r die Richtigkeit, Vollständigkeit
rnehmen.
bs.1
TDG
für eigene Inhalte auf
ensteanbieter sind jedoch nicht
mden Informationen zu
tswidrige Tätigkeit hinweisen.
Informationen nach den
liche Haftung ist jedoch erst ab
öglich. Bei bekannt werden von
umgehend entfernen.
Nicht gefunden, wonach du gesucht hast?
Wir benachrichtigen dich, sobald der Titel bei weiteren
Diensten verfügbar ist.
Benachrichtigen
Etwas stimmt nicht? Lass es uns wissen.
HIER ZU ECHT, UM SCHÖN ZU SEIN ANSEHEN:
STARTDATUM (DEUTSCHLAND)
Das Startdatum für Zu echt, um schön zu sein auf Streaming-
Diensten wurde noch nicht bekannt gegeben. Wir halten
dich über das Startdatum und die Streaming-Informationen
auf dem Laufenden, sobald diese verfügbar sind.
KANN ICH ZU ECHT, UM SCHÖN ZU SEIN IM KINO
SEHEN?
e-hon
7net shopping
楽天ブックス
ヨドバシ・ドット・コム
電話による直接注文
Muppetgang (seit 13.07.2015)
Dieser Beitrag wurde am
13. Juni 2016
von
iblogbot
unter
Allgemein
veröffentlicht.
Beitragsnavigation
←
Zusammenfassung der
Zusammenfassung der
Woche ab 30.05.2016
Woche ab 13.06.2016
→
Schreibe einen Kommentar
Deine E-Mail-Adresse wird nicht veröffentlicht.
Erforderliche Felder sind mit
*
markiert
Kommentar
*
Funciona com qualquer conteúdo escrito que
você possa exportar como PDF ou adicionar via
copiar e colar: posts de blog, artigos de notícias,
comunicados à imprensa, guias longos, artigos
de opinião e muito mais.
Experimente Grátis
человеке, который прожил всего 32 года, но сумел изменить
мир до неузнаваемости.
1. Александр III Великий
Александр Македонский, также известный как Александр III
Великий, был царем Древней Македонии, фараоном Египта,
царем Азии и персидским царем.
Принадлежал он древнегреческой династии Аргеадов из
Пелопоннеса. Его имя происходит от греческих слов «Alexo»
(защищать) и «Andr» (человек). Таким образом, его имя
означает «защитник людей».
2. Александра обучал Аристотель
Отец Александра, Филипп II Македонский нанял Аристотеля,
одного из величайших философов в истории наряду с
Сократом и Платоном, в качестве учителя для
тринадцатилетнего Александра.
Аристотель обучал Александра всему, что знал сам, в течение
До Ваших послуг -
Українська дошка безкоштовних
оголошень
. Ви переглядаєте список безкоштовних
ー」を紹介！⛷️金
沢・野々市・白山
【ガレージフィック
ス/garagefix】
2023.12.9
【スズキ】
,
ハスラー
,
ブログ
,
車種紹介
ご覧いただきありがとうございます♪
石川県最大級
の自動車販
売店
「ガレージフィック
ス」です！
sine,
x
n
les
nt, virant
════════════════════
What is required: Repeat the records above exactly as they appear.

Problem solution:
r die Richtigkeit, Vollständigkeit
rnehmen.
bs.1
TDG
für eigene Inhalte auf
ensteanbieter sind jedoch nicht
mden Informationen zu
tswidrige Tätigkeit hinweisen.
Informationen nach den
liche Haftung ist jedoch erst ab
öglich. Bei bekannt werden von
umgehend entfernen.
Nicht gefunden, wonach du gesucht hast?
Wir benachrichtigen dich, sobald der Titel bei weiteren
Diensten verfügbar ist.
Benachrichtigen
Etwas stimmt nicht? Lass es uns wissen.
HIER ZU ECHT, UM SCHÖN ZU SEIN ANSEHEN:
STARTDATUM (DEUTSCHLAND)
Das Startdatum für Zu echt, um schön zu sein auf Streaming-
Diensten wurde noch nicht bekannt gegeben. Wir halten
dich über das Startdatum und die Streaming-Informationen
auf dem Laufenden, sobald diese verfügbar sind.
KANN ICH ZU ECHT, UM SCHÖN ZU SEIN IM KINO
SEHEN?
e-hon
7net shopping
楽天ブックス
ヨドバシ・ドット・コム
電話による直接注文
Muppetgang (seit 13.07.2015)
Dieser Beitrag wurde am
13. Juni 2016
von
iblogbot
unter
Allgemein
veröffentlicht.
Beitragsnavigation
←
Zusammenfassung der
Zusammenfassung der
Woche ab 30.05.2016
Woche ab 13.06.2016
→
Schreibe einen Kommentar
Deine E-Mail-Adresse wird nicht veröffentlicht.
Erforderliche Felder sind mit
*
markiert
Kommentar
*
Funciona com qualquer conteúdo escrito que
você possa exportar como PDF ou adicionar via
copiar e colar: posts de blog, artigos de notícias,
comunicados à imprensa, guias longos, artigos
de opinião e muito mais.
Experimente Grátis
человеке, который прожил всего 32 года, но сумел изменить
мир до неузнаваемости.
1. Александр III Великий
Александр Македонский, также известный как Александр III
Великий, был царем Древней Македонии, фараоном Египта,
царем Азии и персидским царем.
Принадлежал он древнегреческой династии Аргеадов из
Пелопоннеса. Его имя происходит от греческих слов «Alexo»
(защищать) и «Andr» (человек). Таким образом, его имя
означает «защитник людей».
2. Александра обучал Аристотель
Отец Александра, Филипп II Македонский нанял Аристотеля,
одного из величайших философов в истории наряду с
Сократом и Платоном, в качестве учителя для
тринадцатилетнего Александра.
Аристотель обучал Александра всему, что знал сам, в течение
До Ваших послуг -
Українська дошка безкоштовних
оголошень
. Ви переглядаєте список безкоштовних
ー」を紹介！⛷️金
沢・野々市・白山
【ガレージフィック
ス/garagefix】
2023.12.9
【スズキ】
,
ハスラー
,
ブログ
,
車種紹介
ご覧いただきありがとうございます♪
石川県最大級
の自動車販
売店
「ガレージフィック
ス」です！
sine,
x
n
les
nt, virant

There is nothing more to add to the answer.